[Saved entries]
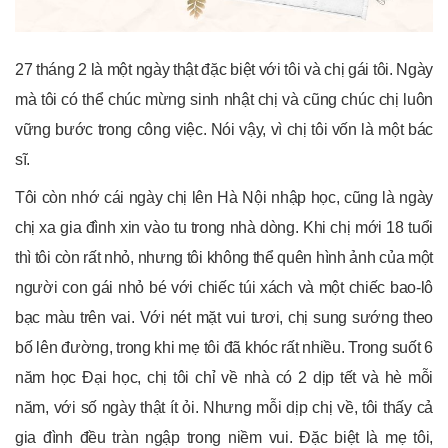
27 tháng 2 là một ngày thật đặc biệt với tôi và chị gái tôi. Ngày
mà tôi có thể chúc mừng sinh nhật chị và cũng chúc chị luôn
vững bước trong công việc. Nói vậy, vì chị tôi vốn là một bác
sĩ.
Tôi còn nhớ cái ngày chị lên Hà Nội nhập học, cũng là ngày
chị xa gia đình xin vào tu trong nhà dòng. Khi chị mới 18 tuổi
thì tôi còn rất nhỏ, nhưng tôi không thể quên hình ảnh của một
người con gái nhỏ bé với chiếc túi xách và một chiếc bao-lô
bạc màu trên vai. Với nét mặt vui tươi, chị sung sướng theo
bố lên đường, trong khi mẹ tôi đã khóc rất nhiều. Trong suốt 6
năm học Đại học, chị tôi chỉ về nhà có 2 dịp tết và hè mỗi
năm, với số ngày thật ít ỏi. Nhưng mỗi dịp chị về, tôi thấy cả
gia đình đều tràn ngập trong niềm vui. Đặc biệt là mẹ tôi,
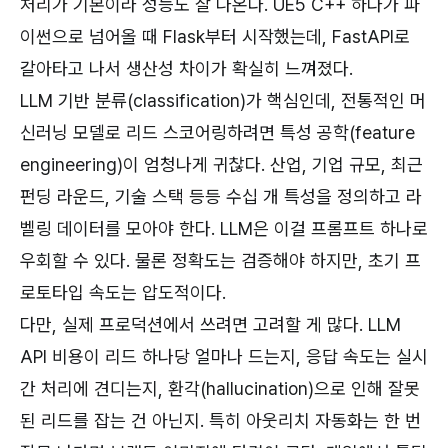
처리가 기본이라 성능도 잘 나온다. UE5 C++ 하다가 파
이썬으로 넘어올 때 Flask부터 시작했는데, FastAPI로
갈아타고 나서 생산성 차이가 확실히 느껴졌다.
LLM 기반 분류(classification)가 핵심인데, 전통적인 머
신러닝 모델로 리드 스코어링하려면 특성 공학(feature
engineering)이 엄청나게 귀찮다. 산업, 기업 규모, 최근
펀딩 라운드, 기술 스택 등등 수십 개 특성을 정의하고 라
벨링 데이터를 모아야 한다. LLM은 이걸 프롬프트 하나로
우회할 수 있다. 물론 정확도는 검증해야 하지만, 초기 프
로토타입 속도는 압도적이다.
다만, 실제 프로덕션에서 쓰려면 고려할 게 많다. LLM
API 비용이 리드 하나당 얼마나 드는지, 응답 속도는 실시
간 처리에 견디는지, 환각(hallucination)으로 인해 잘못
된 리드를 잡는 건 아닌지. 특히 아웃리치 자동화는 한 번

---

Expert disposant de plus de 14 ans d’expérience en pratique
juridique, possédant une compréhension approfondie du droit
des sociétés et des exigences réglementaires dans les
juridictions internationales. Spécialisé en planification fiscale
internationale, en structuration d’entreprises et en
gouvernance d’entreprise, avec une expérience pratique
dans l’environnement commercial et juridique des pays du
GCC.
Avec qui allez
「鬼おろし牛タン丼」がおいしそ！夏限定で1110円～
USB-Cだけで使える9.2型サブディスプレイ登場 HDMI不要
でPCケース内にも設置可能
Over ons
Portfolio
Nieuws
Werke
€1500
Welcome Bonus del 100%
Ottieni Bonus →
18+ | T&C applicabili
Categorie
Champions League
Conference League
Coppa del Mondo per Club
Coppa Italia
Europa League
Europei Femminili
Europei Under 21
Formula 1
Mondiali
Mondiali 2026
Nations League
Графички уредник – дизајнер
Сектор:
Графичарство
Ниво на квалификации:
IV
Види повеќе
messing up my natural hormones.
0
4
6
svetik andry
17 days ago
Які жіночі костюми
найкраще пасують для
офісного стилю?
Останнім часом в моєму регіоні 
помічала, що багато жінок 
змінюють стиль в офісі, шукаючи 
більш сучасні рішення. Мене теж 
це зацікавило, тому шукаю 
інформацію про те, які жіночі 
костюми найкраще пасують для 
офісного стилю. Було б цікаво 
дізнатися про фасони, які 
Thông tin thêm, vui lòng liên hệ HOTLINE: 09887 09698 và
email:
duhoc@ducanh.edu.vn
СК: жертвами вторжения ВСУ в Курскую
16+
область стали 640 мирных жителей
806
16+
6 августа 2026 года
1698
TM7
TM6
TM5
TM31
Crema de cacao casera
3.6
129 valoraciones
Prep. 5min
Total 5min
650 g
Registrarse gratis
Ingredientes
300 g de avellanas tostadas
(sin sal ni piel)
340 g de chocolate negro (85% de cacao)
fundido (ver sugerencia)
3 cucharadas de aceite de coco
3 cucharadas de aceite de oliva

==

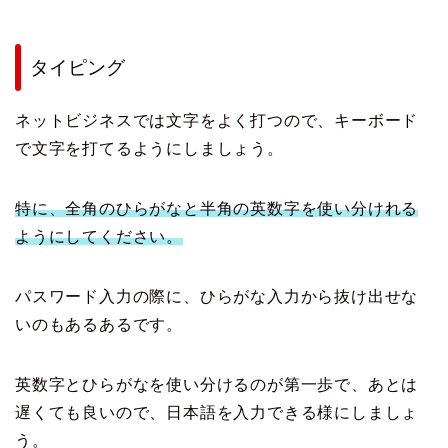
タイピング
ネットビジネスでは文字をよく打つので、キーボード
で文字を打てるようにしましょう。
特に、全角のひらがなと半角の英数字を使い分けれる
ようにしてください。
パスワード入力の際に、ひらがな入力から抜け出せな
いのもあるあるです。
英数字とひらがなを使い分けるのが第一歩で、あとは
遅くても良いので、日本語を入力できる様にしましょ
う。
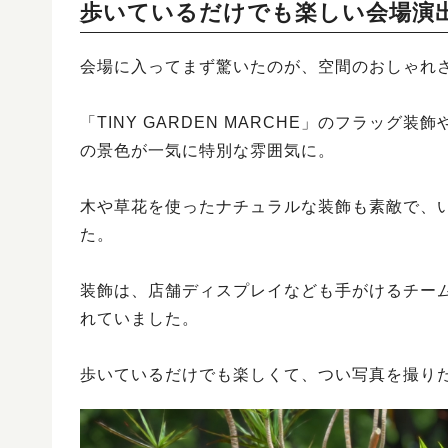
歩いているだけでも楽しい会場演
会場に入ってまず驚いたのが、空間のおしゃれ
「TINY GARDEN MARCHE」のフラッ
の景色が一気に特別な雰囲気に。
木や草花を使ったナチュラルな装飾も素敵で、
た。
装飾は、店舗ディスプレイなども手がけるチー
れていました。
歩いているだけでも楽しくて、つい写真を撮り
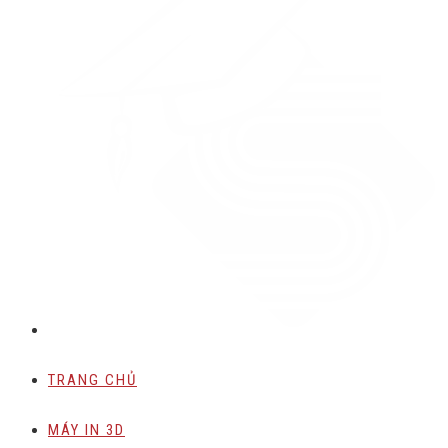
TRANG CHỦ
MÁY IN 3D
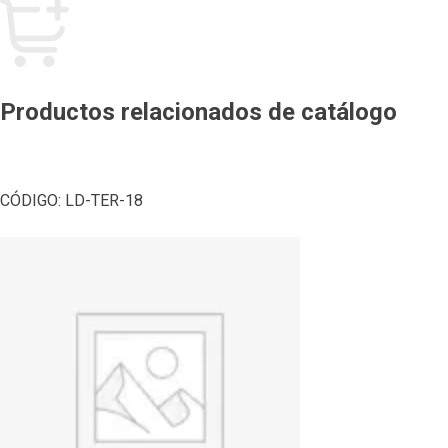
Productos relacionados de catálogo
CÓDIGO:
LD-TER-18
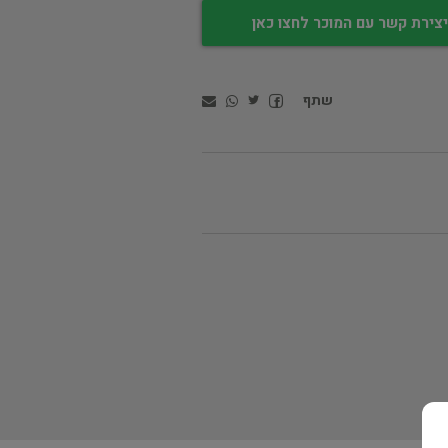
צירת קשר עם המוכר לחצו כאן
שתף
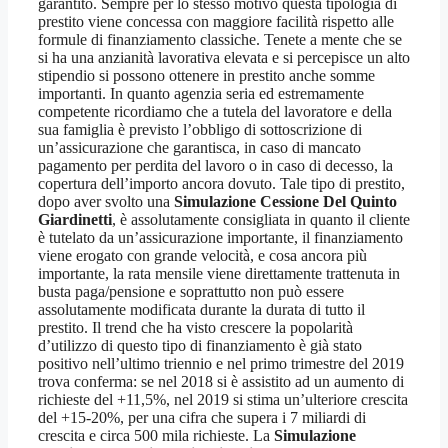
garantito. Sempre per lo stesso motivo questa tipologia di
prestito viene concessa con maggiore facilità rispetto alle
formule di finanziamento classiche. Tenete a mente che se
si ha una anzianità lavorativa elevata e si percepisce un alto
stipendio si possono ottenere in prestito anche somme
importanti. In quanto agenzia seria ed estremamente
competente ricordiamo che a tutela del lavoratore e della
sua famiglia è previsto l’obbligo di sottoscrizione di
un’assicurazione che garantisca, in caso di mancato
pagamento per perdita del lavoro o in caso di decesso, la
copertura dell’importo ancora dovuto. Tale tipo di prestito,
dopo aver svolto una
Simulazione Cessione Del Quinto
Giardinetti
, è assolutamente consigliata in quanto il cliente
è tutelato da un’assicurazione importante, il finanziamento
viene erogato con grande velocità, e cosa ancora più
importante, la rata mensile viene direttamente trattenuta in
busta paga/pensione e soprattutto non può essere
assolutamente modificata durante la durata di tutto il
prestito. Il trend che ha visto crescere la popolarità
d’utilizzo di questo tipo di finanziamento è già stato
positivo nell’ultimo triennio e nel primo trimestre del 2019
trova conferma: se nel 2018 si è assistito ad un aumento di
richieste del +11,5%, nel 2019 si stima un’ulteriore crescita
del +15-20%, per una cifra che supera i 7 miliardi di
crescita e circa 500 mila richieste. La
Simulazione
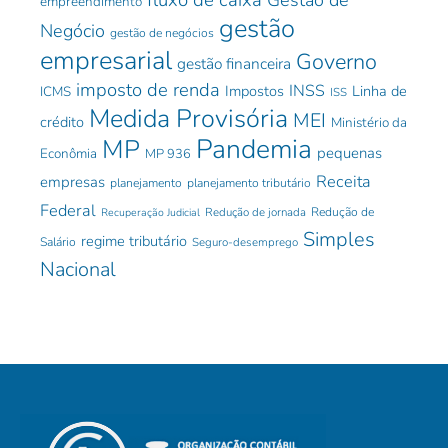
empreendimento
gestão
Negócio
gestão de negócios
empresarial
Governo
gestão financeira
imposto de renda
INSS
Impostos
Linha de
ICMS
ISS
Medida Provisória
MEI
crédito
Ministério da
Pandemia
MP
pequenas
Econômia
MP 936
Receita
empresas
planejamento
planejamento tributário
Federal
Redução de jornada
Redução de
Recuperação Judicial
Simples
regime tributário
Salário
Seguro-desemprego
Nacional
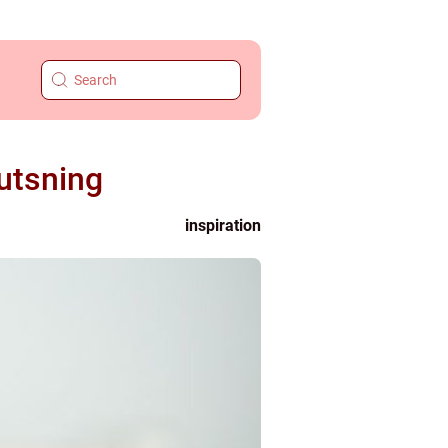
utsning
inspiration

WHAT NEEDS TO BE DONE:
Could you return every line from the entries above in which the string "prestito" occurs?

ANSWER TO THIS TASK:
prestito viene concessa con maggiore facilità rispetto alle
stipendio si possono ottenere in prestito anche somme
copertura dell’importo ancora dovuto. Tale tipo di prestito,
prestito. Il trend che ha visto crescere la popolarità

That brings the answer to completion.